Dating A Girl Who’s Getting Over A Breakup

Dating A Girl Who’s Getting Over A BreakupDating a girl who’s getting over a breakup can come with its own special challenge.  But knowing what to expect and how to handle what’s coming can make that challenge disappear. Below is an explanation of the obstacles you may face when dating a girl who’s getting over a breakup, along with insights into how to overcome it.

The Challenge

After a breakup a girl may not only find herself saddened by the loss of her boyfriend– she may begin to feel as if her whole world has just been shattered.  See, people can become so emotionally invested in a relationship that the relationship actually becomes a part of that person’s identity.  After spending so much time with a guy, relying on him, and making life decisions with him in mind – the idea of seeing herself as completely independent rather than as part of a couple can be a tough concept to grasp.  It can make her feel lost, alone, and searching to find herself.

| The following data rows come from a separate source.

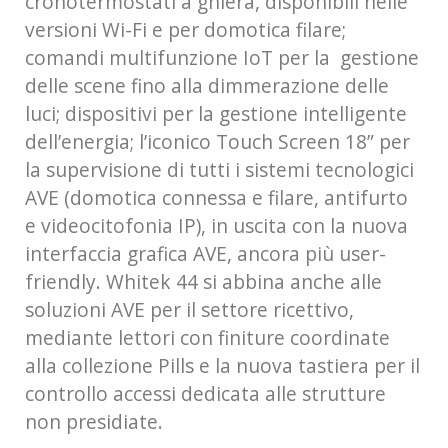
cronotermostati a ghiera, disponibili nelle
versioni Wi-Fi e per domotica filare;
comandi multifunzione IoT per la gestione
delle scene fino alla dimmerazione delle
luci; dispositivi per la gestione intelligente
dell’energia; l’iconico Touch Screen 18” per
la supervisione di tutti i sistemi tecnologici
AVE (domotica connessa e filare, antifurto
e videocitofonia IP), in uscita con la nuova
interfaccia grafica AVE, ancora più user-
friendly. Whitek 44 si abbina anche alle
soluzioni AVE per il settore ricettivo,
mediante lettori con finiture coordinate
alla collezione Pills e la nuova tastiera per il
controllo accessi dedicata alle strutture
non presidiate.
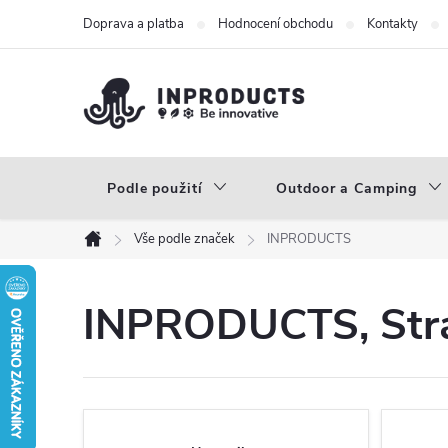
Přejít
Doprava a platba
Hodnocení obchodu
Kontakty
na
obsah
Podle použití
Outdoor a Camping
Vše podle značek
INPRODUCTS
Domů
INPRODUCTS
, St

The challenge then goes beyond dealing with a girl who is saddened by the ending of a relationship.  This can be a transitional period for her where she finds all sorts of questions and emotions running through her head.  She’s trying to figure out who she is, what she wants, and how she can fill this void in her life.

Overcoming the Challenge


Step 1: The Power of Patience

A relationship that takes such an emotional toll can have an effect on how a girl enters the dating world.  For instance some girls in this situation will be reluctant to get emotionally invested in another guy.  They’ll want to take things very slowly.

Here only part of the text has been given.